## Your objective
All lines in the data below carrying the string "بهترین" are to be located and copied.

## Data provided
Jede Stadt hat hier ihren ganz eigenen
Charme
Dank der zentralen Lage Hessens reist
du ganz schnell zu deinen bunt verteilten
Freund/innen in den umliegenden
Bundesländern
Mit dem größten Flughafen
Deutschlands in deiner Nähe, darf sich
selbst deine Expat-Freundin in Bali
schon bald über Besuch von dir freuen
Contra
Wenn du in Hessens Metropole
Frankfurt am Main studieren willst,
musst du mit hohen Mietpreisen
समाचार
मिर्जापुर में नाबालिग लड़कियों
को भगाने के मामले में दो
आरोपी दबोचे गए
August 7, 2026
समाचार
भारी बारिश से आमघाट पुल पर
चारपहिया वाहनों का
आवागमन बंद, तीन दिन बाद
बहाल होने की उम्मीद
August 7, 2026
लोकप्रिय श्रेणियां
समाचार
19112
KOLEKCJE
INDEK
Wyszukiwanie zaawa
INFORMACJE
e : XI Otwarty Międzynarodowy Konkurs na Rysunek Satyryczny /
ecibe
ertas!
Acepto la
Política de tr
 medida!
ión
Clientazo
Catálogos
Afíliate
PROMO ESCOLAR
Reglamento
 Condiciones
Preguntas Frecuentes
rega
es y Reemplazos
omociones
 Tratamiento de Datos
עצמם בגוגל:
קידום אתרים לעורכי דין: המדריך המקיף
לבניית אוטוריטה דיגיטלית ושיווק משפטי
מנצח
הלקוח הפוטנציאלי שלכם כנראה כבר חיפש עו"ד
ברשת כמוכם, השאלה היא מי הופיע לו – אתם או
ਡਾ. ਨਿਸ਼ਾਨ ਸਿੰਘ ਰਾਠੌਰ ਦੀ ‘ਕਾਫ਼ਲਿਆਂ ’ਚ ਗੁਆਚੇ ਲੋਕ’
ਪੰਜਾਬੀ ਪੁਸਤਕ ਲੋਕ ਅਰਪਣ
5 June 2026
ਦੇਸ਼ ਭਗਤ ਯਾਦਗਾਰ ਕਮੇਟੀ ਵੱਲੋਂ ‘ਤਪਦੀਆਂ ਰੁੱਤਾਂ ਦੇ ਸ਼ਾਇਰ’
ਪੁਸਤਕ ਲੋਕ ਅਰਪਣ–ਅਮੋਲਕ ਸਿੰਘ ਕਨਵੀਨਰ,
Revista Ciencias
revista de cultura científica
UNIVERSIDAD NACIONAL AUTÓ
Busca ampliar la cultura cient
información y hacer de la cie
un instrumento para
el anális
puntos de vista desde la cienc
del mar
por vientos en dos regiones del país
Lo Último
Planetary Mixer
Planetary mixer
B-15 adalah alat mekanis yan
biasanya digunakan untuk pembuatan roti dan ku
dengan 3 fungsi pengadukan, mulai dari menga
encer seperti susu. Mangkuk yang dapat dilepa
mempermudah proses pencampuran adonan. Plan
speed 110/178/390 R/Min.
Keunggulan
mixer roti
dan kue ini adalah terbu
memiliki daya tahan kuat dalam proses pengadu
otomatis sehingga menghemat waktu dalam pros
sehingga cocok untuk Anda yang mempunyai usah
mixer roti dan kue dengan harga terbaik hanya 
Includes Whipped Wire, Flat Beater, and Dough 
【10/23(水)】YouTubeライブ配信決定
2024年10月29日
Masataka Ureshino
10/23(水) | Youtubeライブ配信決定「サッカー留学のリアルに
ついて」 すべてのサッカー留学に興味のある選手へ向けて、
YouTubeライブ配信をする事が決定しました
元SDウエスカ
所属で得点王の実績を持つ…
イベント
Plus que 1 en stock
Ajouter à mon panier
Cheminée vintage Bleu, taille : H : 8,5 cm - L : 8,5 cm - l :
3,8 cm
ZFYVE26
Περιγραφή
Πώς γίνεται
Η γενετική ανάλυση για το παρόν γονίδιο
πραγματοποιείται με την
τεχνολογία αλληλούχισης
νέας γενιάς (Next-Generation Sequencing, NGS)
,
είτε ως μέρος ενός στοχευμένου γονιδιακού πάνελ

--

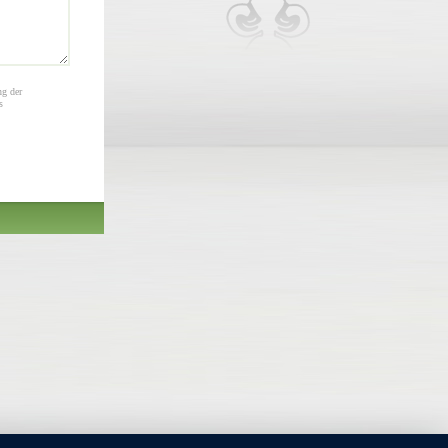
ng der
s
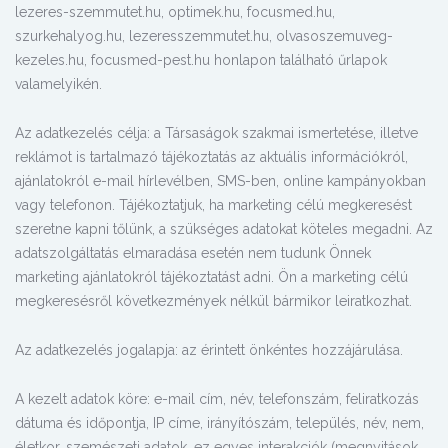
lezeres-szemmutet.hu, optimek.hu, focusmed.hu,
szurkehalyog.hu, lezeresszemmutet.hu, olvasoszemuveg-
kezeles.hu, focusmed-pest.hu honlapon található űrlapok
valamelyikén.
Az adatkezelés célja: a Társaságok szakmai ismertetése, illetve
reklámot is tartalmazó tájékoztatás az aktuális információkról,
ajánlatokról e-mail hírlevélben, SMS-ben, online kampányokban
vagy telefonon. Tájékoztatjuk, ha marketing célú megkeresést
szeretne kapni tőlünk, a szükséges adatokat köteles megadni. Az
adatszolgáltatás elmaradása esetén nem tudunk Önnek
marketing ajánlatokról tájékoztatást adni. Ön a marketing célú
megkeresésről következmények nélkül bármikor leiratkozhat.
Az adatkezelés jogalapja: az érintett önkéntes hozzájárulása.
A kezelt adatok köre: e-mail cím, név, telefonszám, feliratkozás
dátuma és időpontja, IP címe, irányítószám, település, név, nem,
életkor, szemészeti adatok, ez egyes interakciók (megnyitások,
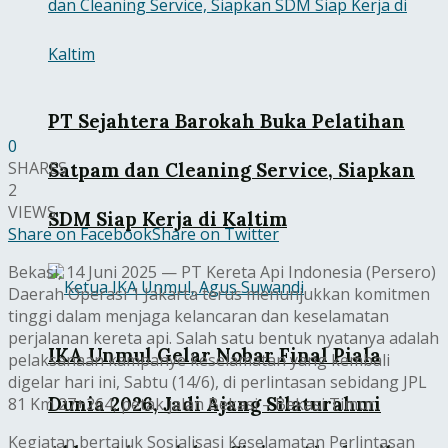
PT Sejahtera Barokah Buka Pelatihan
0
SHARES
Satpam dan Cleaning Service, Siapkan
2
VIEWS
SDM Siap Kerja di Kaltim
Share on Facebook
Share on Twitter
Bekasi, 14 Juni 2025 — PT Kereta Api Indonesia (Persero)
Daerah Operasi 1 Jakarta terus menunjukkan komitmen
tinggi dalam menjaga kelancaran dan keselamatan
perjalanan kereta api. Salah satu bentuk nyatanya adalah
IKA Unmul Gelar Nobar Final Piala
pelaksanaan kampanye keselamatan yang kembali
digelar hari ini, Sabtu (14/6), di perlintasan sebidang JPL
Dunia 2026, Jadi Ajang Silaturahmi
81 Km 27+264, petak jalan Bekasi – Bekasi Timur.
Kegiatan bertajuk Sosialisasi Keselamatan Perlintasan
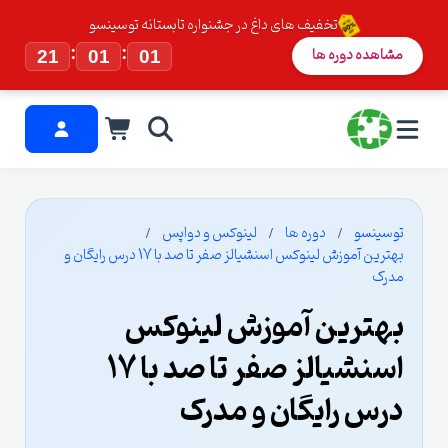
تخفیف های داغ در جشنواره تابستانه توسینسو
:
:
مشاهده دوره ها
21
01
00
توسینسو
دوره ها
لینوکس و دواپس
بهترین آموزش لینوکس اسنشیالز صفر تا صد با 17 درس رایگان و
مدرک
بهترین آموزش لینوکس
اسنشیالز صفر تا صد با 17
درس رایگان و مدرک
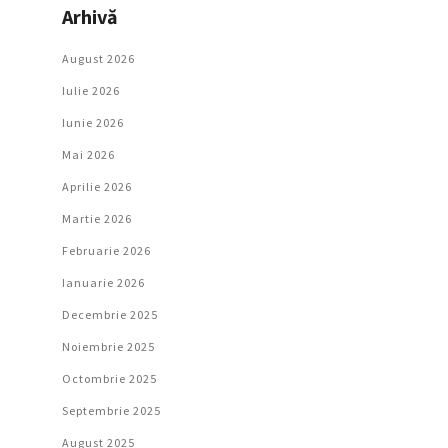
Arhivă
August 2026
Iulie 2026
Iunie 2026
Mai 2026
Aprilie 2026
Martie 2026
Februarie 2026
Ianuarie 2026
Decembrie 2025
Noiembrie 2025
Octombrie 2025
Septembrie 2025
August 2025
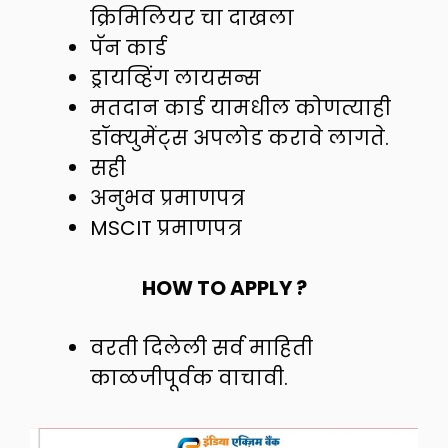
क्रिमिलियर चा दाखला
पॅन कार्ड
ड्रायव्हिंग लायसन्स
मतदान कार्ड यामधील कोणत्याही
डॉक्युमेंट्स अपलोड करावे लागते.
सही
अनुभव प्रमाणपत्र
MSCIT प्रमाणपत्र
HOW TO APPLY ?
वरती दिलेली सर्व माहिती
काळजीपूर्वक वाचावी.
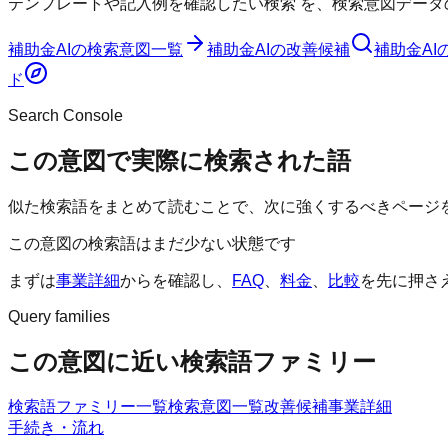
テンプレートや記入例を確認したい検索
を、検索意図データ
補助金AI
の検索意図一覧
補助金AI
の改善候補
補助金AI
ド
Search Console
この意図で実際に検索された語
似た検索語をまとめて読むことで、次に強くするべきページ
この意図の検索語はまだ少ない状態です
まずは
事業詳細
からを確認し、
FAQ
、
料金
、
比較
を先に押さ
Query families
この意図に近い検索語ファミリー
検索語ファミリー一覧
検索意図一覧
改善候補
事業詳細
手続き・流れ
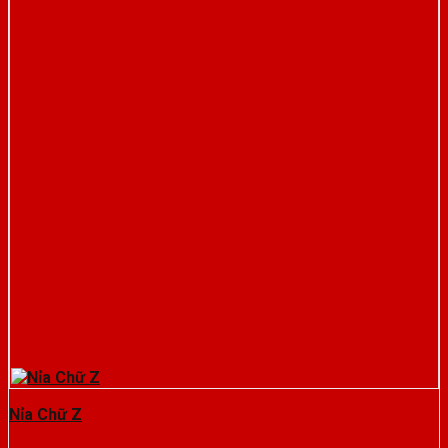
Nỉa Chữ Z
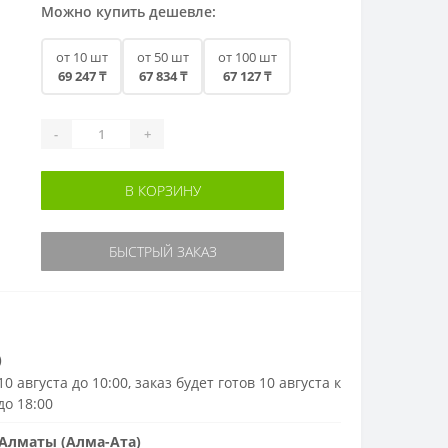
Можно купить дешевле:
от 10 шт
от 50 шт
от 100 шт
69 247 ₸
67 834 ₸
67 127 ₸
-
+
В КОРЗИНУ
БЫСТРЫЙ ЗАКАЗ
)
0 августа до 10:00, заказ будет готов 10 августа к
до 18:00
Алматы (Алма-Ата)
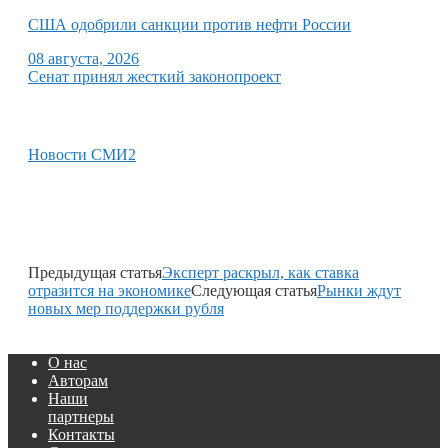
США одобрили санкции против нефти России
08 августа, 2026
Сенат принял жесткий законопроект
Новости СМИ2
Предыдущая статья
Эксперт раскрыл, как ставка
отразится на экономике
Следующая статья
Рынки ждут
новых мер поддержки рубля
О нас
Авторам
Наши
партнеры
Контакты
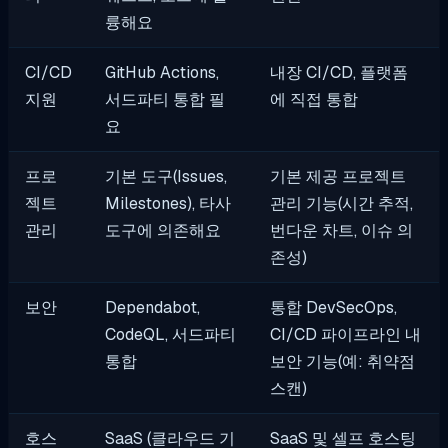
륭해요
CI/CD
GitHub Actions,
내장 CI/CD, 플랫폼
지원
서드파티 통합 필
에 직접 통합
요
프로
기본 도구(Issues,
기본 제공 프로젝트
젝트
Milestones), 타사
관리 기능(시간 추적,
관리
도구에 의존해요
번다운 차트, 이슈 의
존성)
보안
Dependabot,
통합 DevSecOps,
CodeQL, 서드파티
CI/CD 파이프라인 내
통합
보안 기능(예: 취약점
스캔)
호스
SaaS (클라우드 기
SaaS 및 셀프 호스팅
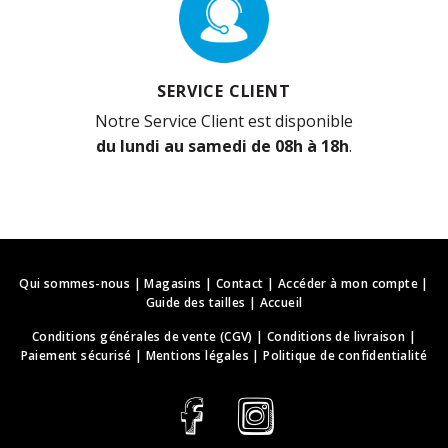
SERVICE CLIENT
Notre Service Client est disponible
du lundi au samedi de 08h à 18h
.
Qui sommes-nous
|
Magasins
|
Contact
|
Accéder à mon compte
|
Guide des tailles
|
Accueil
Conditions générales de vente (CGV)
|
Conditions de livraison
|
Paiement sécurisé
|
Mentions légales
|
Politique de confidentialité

---

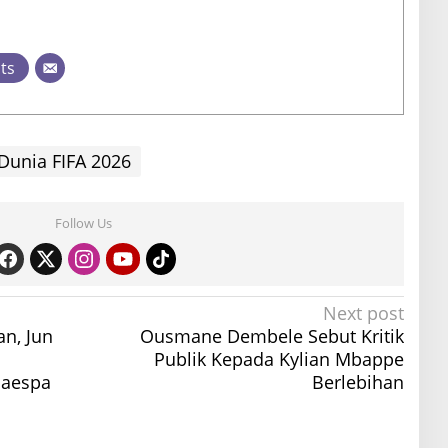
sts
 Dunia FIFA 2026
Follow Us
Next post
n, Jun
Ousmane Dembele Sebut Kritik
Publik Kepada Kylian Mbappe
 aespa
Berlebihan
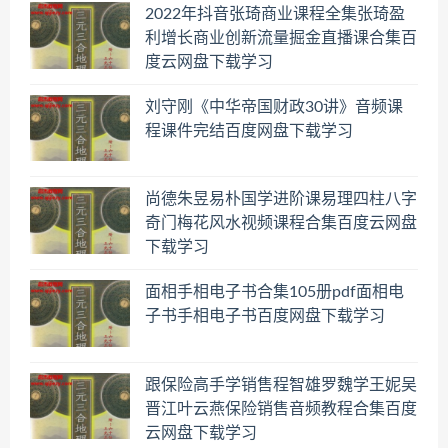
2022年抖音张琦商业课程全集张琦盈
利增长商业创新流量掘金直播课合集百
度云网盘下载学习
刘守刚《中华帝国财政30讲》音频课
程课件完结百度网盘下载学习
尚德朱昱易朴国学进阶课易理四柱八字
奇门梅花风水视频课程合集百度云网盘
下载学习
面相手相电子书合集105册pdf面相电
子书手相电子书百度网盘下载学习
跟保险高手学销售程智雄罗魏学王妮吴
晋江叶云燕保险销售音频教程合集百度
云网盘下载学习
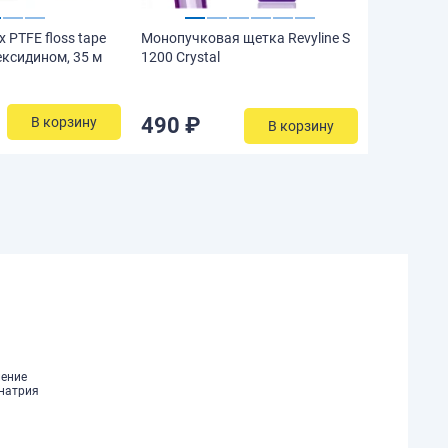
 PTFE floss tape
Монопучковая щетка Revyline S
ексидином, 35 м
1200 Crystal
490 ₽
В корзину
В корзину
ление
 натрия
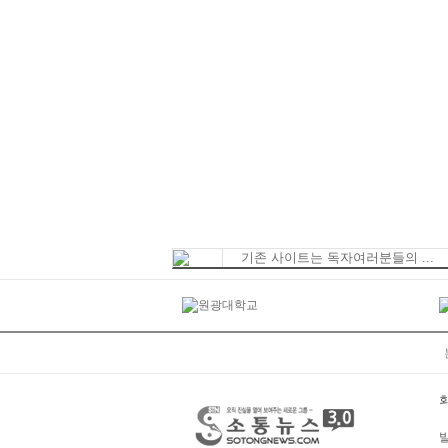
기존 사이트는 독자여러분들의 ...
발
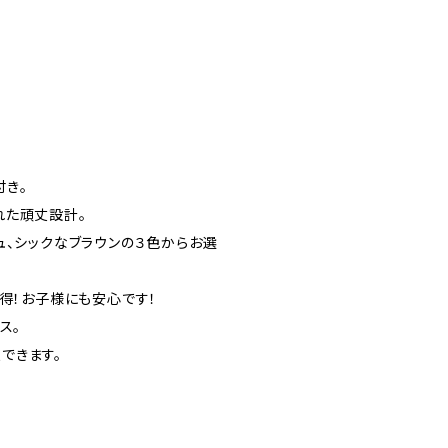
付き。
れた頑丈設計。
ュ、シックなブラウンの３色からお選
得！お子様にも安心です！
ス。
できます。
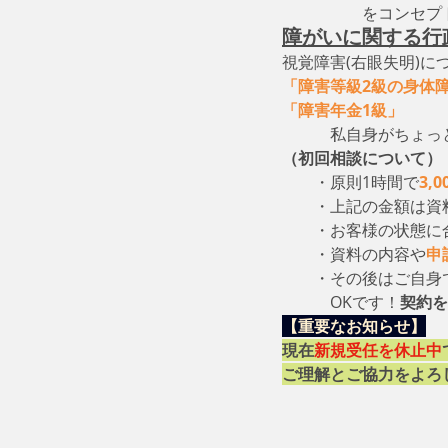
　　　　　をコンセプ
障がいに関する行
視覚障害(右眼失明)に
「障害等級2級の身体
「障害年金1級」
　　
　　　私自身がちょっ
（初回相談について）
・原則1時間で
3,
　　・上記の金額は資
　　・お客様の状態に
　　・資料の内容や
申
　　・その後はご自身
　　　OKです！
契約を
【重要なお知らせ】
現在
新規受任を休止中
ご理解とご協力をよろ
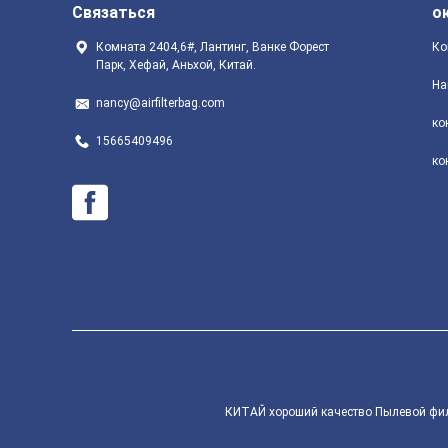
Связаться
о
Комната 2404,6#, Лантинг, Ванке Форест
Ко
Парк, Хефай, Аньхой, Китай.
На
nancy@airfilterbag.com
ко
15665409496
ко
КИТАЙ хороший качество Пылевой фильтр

## Solution to this exercise
بهترین آموزش لینوکس اسنشیالز صفر تا صد با 17 درس رایگان و
بهترین آموزش لینوکس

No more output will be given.